TASK GOAL - With the string "waves" as the filter, copy each matching line from the records.

DATA SECTION -
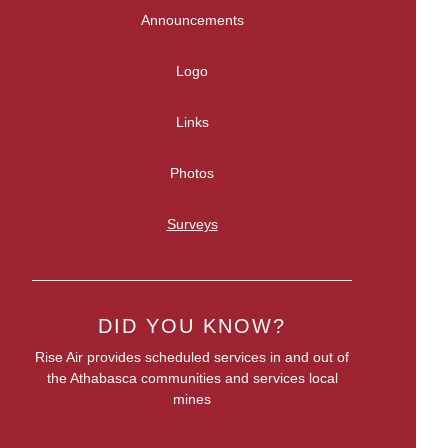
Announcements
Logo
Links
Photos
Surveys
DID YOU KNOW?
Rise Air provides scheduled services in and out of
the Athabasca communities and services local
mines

---

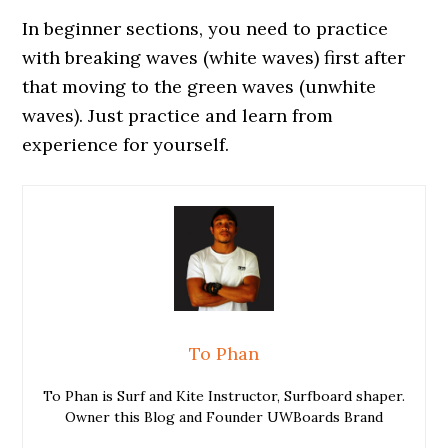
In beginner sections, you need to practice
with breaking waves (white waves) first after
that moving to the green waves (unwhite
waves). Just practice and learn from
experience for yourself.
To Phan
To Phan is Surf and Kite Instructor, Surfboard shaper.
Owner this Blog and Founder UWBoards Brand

==

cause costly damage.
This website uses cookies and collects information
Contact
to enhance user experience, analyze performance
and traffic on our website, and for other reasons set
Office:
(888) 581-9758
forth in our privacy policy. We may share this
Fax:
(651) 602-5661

WRITTEN SOLUTION -
with breaking waves (white waves) first after
that moving to the green waves (unwhite
waves). Just practice and learn from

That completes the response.